Unless you are a startup company and can be born in the cloud, you’ve got legacy data systems that have to be bridged, which is where the hybrid cloud comes in.

So, in very short order we’ve seen a bunch of new alliances between the new and old guard, reiterating that the demand for hybrid solutions remains powerful.

HPE/Google
Back in April, the Hewlett Packard Enterprise (HPE) and Google announced a deal where HPE introduced a variety of server options for Google Cloud’s Anthos, together with a consumption-based version for its validated HPE on-premises infrastructure that’s incorporated with Anthos.

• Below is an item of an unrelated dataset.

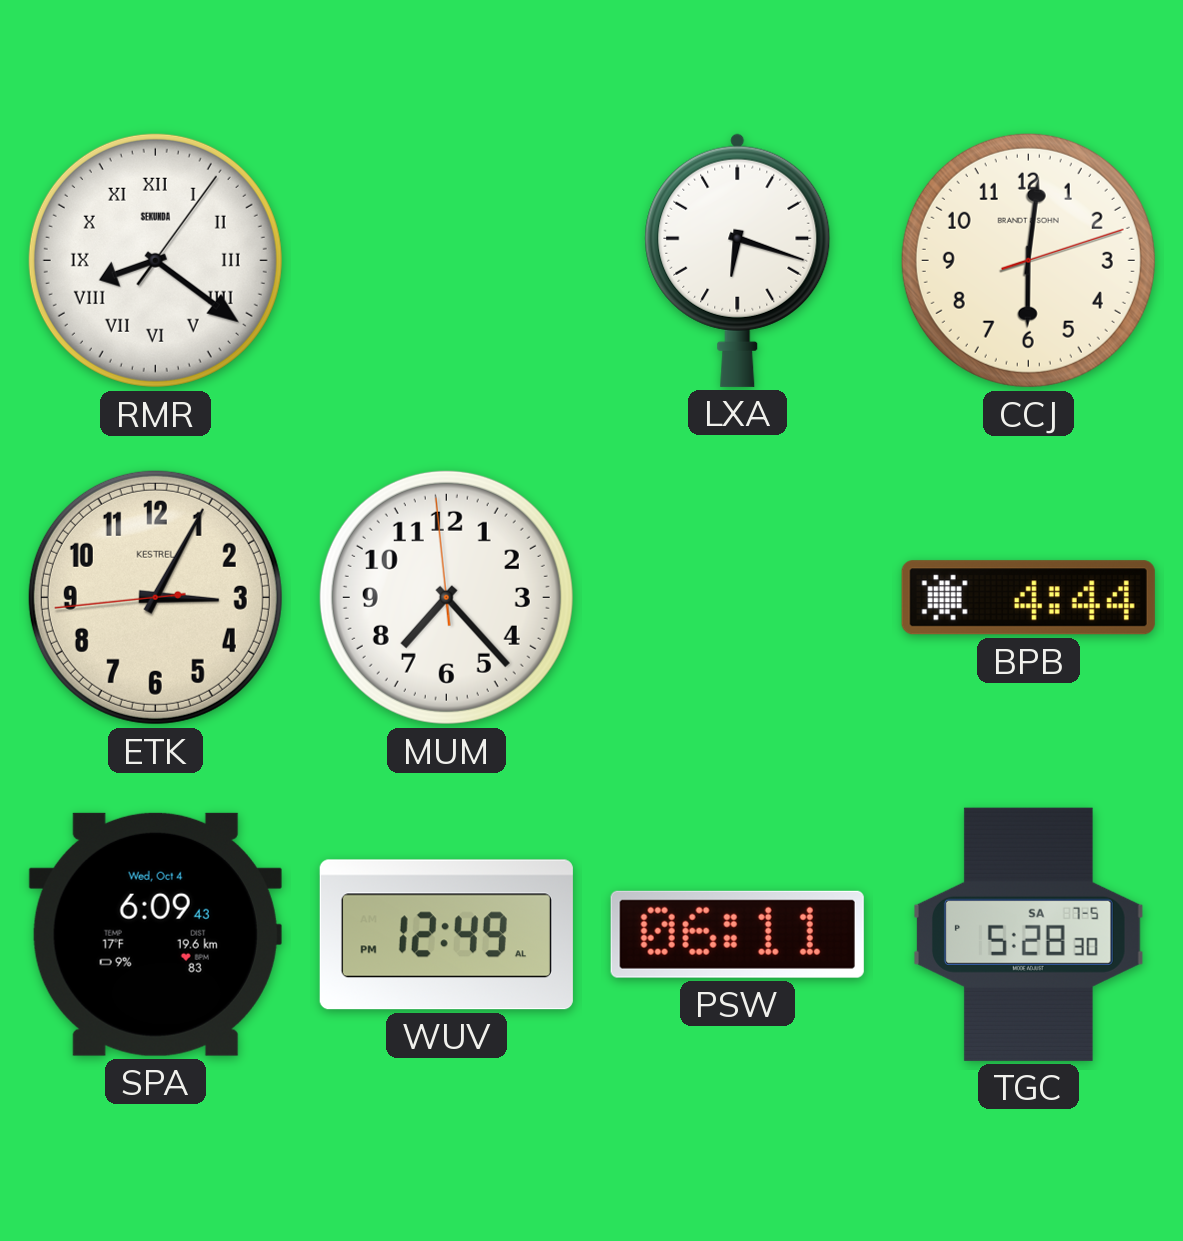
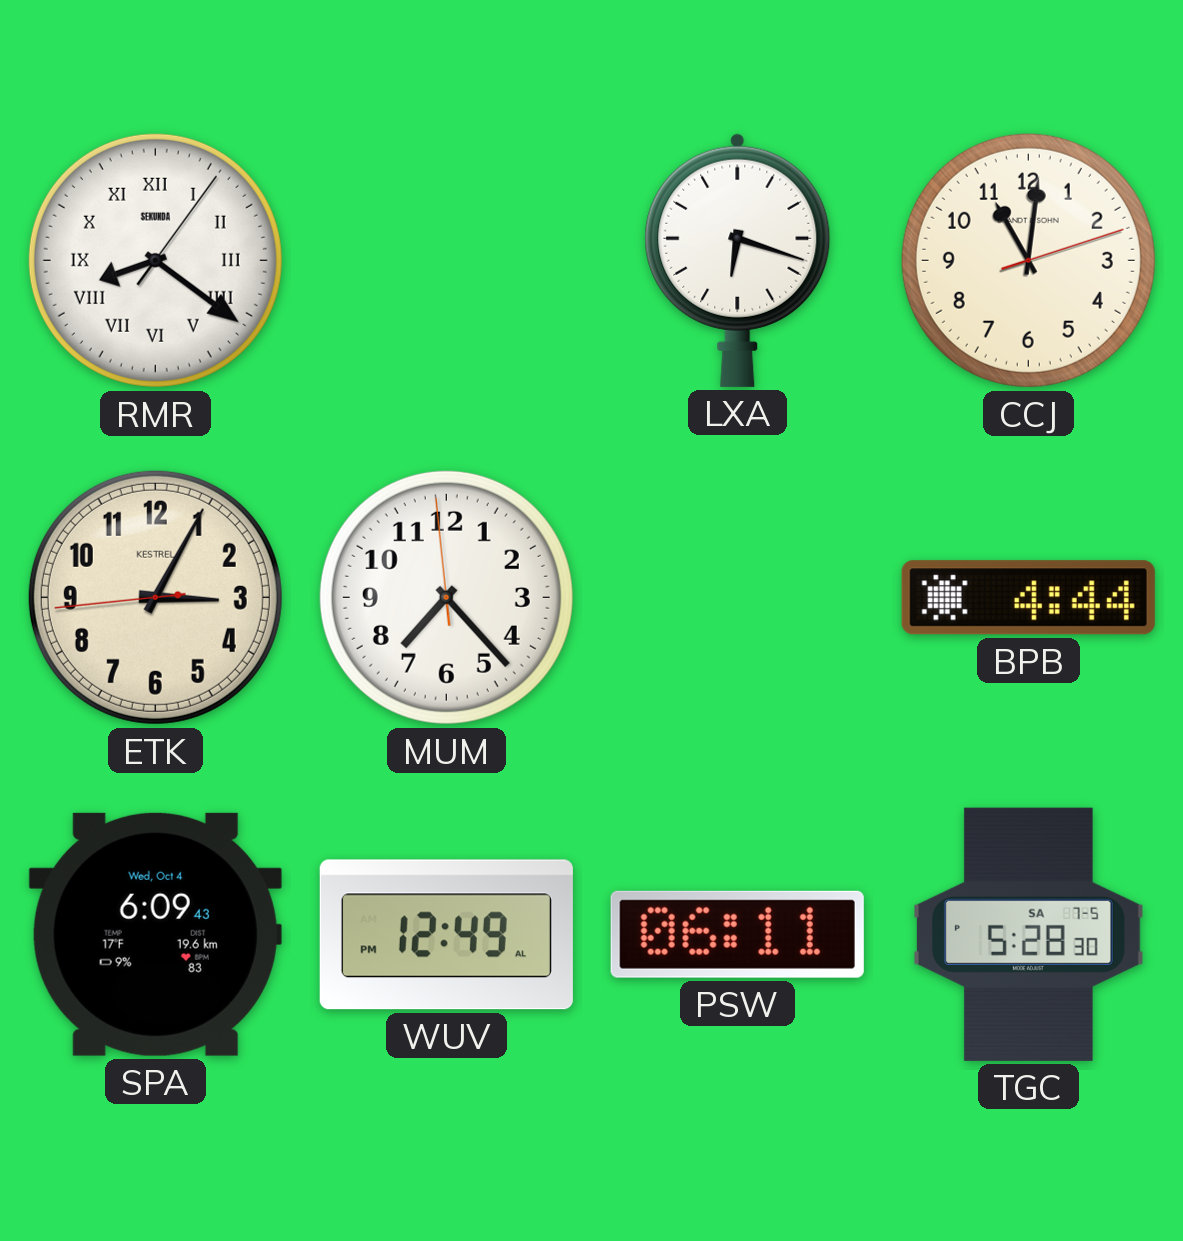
CCJ: 6:01 -> 11:01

Following up with this, the two just announced a strategic partnership to create a hybrid for containers by combining HPE’s on-premises infrastructure, Cloud Data Services, and GreenLake consumption model with Anthos. This permits:

Bi-directional info freedom for data mobility and constant data services between on-premises and cloud
Application workload mobility to move containerized program workloads across on-premises and multi-cloud environments
Multi-cloud flexibility, providing the choice of HPE Cloud Volumes and Anthos for that which works best for your workload
Unified hybrid management through Anthos, so customers can Find a unified and consistent view of the applications and workloads regardless of where they reside
Charged as a service through HPE GreenLake
IBM/Cisco
This is a furthering of an already existing partnership between IBM and Cisco designed to provide a common and secure developer experience across on-premises and public cloud environments for constructing modern applications.

Cisco said it will encourage IBM Cloud Private, an on-premises container program development platform, on Cisco HyperFlex and HyperFlex Edge hyperconverged infrastructure. This includes support for IBM Cloud Pak for Applications. IBM Cloud Paks deliver enterprise-ready containerized software solutions and developer tools for building apps and then easily moving to some cloud–public or private.

This architecture delivers a secure and common Kubernetes experience across on-premises (including edge) and public cloud environments. IBM’s Multicloud Manager covers monitoring and management of clusters and container-based software running from on-premises into the border, while Cisco’s Virtual Program Centric Infrastructure (ACI) will allow customers to expand their network fabric from on-premises to the IBM Cloud.

IBM/Equinix
Equinix expanded its collaboration with IBM Cloud to bring personal and scalable connectivity to international businesses via Equinix Cloud Exchange Fabric (ECX Fabric). This provides private connectivity to IBM Cloud, including Immediate Link Exchange, Direct Link Dedicated and Direct Link Dedicated Hosting, which is secure and scalable.

ECX Fabric is a web-based, SDN-enabled interconnection service that enables any business to attach between its distributed infrastructure and some other firm’s distributed infrastructure, such as cloud providers. Direct Link provides IBM customers with a link between their network and IBM Cloud. So ECX Fabric provides IBM customers using a bonded and scalable network connection to the IBM Cloud service.

At precisely the same time, ECX Fabric provides secure links to other cloud providers, and most clients prefer a multi-vendor approach to prevent vendor lock-in.

“Each of the partnerships concentrate on 2 things: 1) supporting a hybrid-cloud platform to get their existing clients by decreasing the friction to using each solution and 2) Implementing the unique strength that every business brings. Every one of those solutions are exceptional and will be unlikely to compete directly with other partnerships,” said Tim Crawford, president of Avoa, an IT consultancy.